Folgen des Tarifabschlusses für Stadtkasse
Mehrausgaben nicht so hoch wie erwartet

Münster -

Mehrfach haben die Beschäftigten des öffentlichen Dienstes für bessere Arbeitsbedingungen und mehr Lohn gestreikt. Der nun erzielte Tarifabschluss bringt für den Haushalt der Stadt Münster Mehrbelastungen mit sich.
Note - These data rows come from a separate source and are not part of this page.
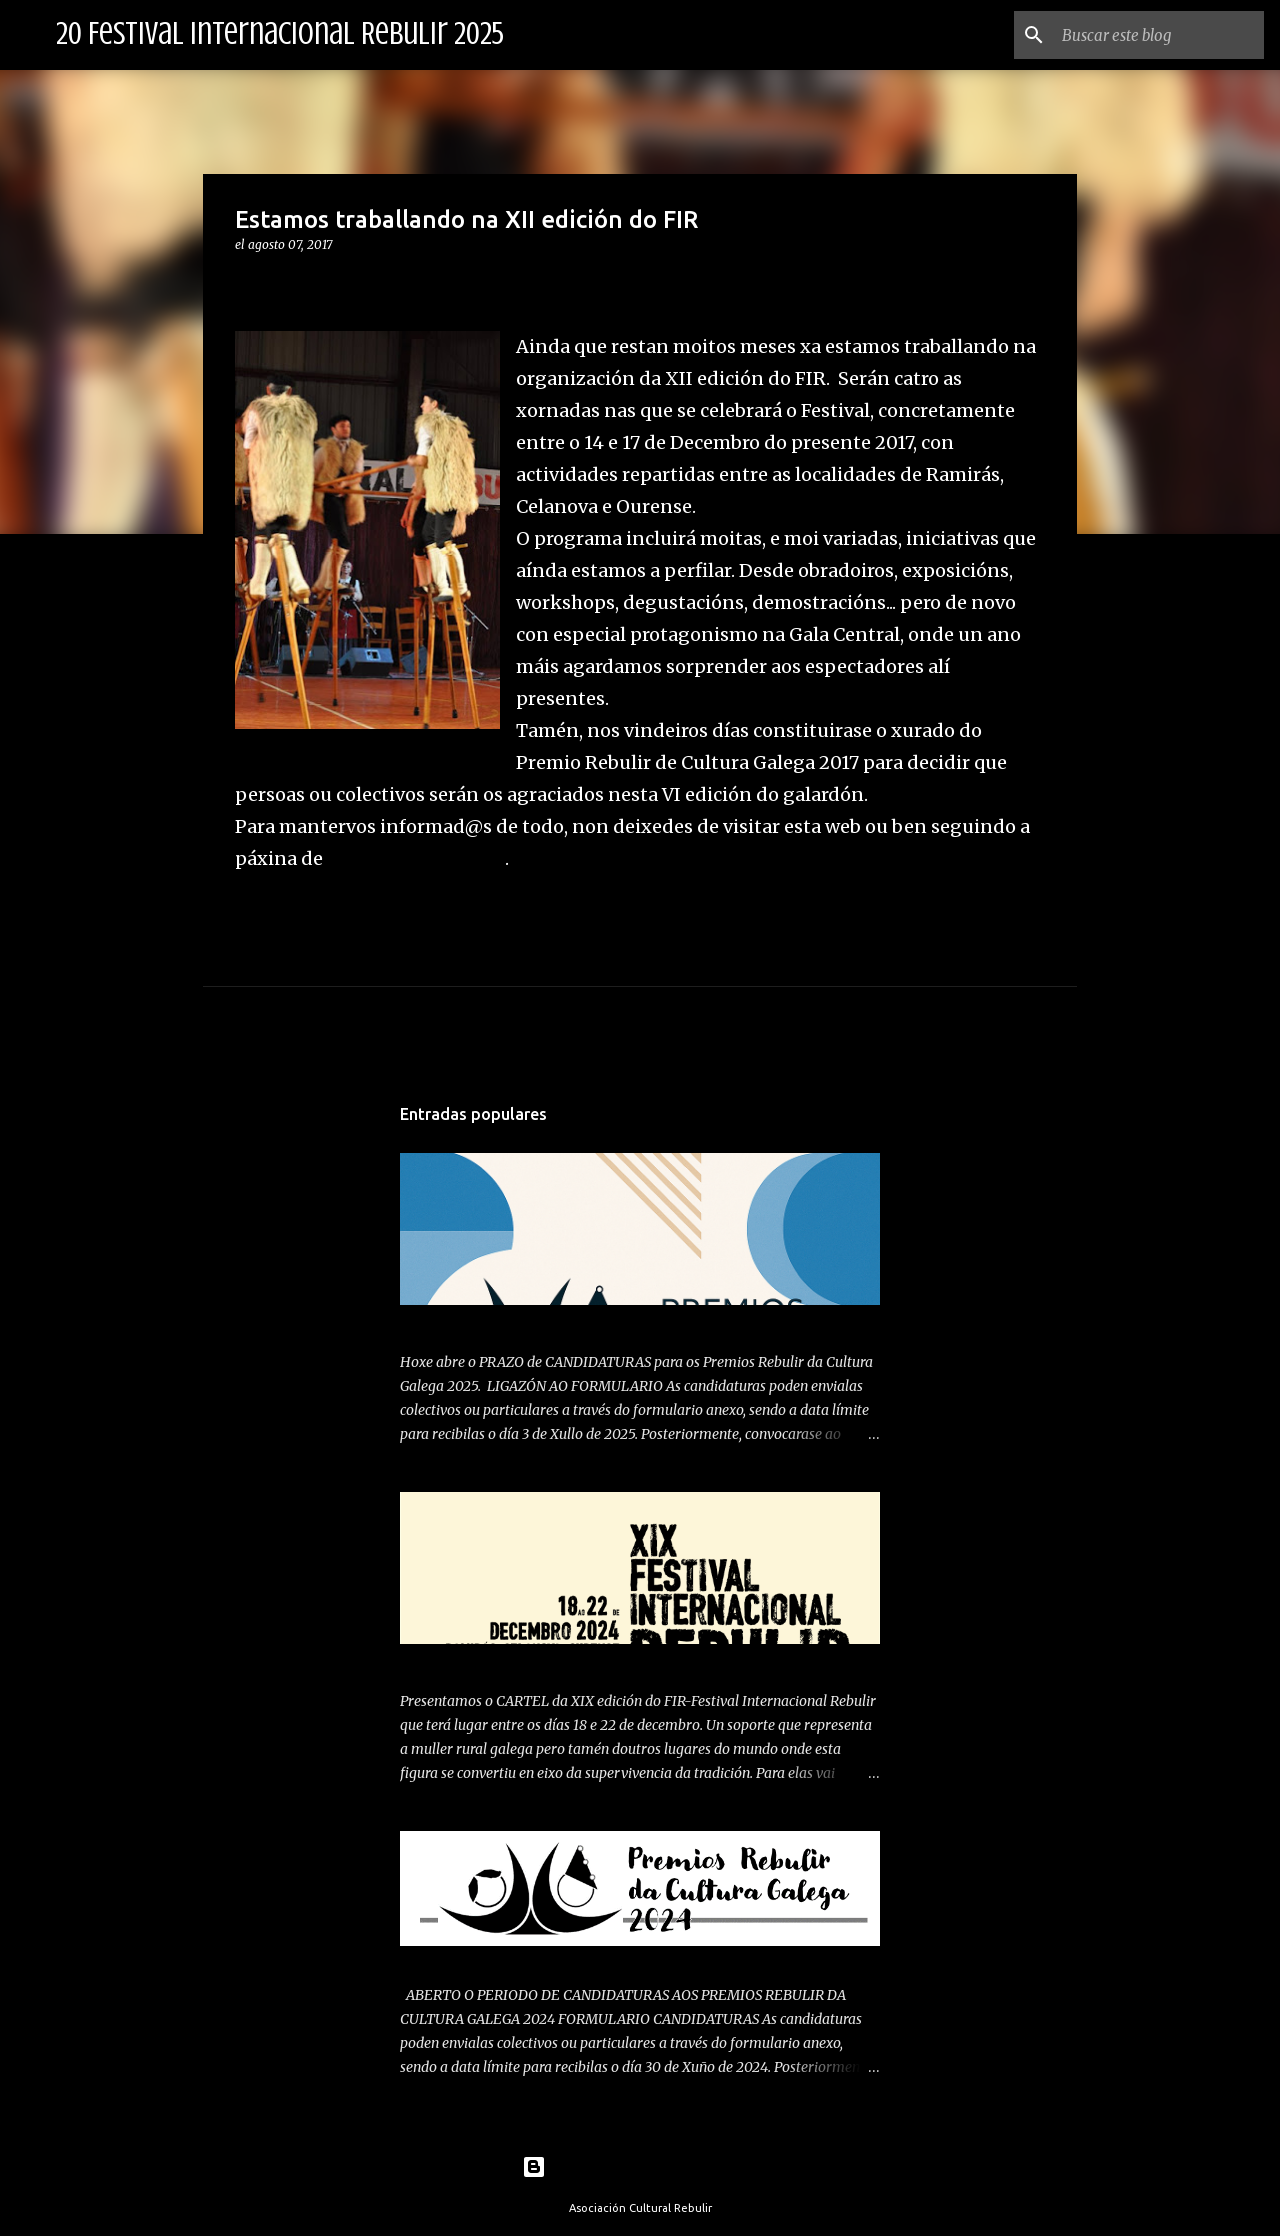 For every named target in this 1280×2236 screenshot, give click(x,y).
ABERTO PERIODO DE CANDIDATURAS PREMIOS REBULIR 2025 (607, 1322)
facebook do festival (416, 858)
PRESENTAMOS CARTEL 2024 (497, 1661)
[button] (247, 285)
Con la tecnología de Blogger (640, 2167)
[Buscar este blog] (1159, 35)
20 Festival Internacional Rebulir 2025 (280, 34) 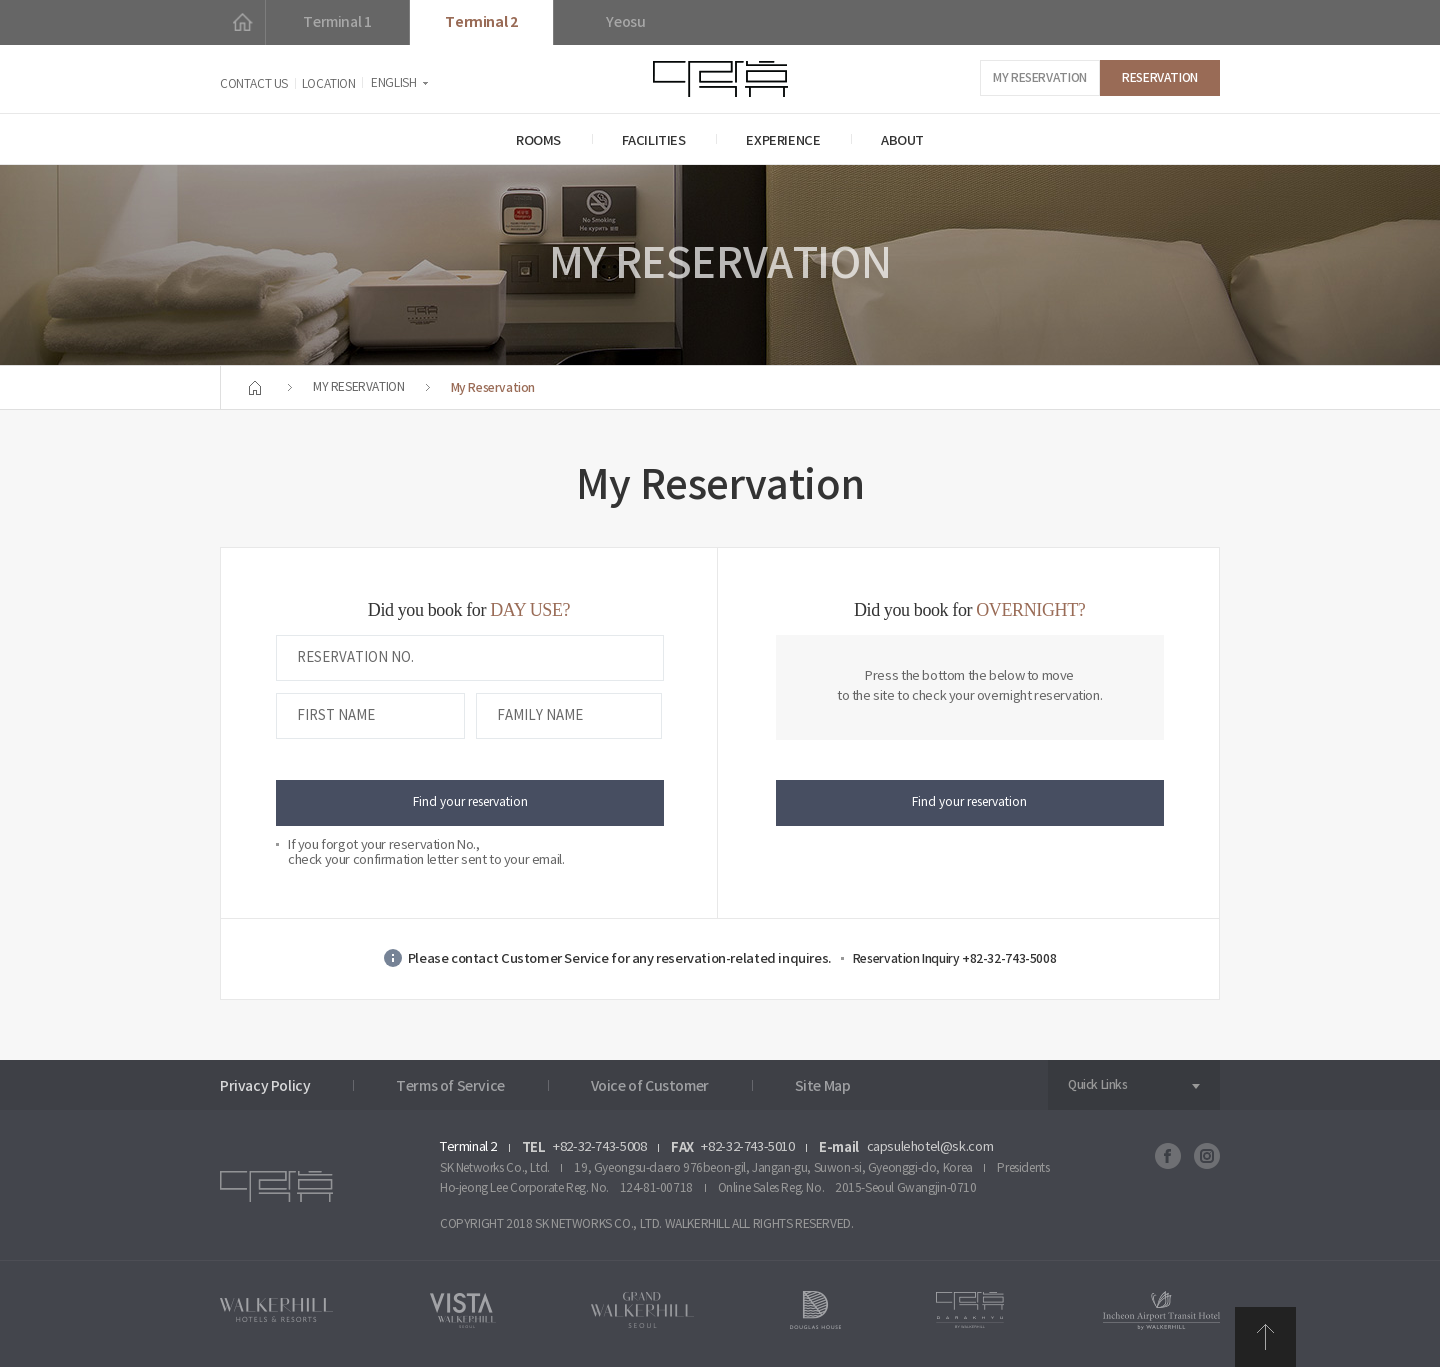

Diese fallen allerdings anders aus als erwartet.

Samstag, 31.10.2020, 12:00 Uhr
Kurz nach dem letzten großen Streiktag Mitte Oktober haben Arbeitgebervertreter und die Gewerkschaft Verdi einen Kompromiss erzielt. Und der hat auch Auswirkungen auf die Stadt Münster.
Kurz nach dem letzten großen Streiktag Mitte Oktober haben Arbeitgebervertreter und die Gewerkschaft Verdi einen Kompromiss erzielt. Und der hat auch Auswirkungen auf die Stadt Münster. Foto: Joel Hunold

Der Tarifabschluss für den öffentlichen Dienst kostet die Stadt Münster natürlich Geld, stellt die Etatplanung aber nicht vor Probleme.

So kann man die Reaktion des städtischen Personaldezernenten Wolfgang Heuer bewerten, der auf Anfrage unserer Zeitung nachgefragt hat. Er schreibt: „Bei der Planung des städtischen Personalbudgets für das Jahr 2020 haben wir mit Blick auf den auslaufenden Tarifvertrag eine Erhöhung um 2,5 Prozent zum 1. September einkalkuliert.“

Der jetzt vorliegende Abschluss, der für alle Beschäftigten auch eine Einmalzahlung als sogenannte Corona-Prämie vorsehe, die noch in diesem Jahr ausgezahlt werden soll, führe „zu einer Mehrbelastung gegenüber der bisher eingestellten Planung in Höhe von 900 000 Euro“, so Heuer weiter.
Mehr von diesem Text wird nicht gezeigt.